- TASK TO CARRY OUT -
Each line in the material below, starting at the one with "People and Associated Parties" and ending at the one with "Add to cart", is to be reproduced exactly; no picture is to be copied.

- GIVEN RECORDS -
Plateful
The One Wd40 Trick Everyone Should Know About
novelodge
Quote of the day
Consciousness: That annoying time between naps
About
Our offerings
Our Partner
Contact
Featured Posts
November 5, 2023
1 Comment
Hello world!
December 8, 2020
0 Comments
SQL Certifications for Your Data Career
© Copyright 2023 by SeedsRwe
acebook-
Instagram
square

...

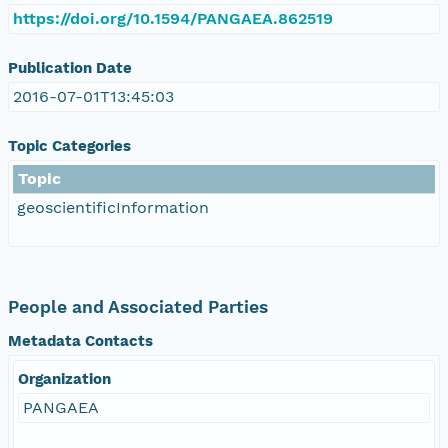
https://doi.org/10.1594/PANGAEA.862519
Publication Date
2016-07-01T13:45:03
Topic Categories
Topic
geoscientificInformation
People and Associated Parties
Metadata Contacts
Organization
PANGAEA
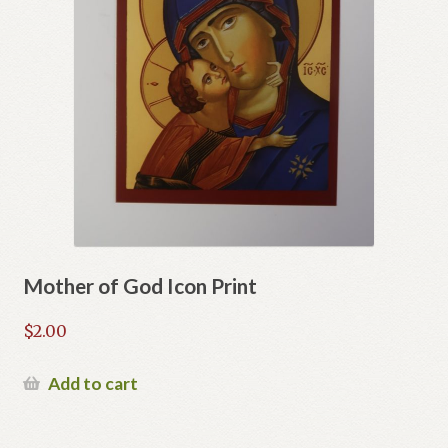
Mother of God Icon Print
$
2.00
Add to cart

==

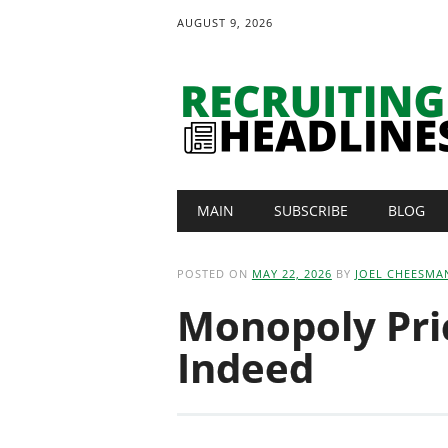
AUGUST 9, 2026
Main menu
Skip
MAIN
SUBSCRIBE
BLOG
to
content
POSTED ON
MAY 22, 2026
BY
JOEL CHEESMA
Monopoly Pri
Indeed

- RESULT BELOW -
People and Associated Parties
Metadata Contacts
Organization
PANGAEA
Mother of God Icon Print
$
2.00
Add to cart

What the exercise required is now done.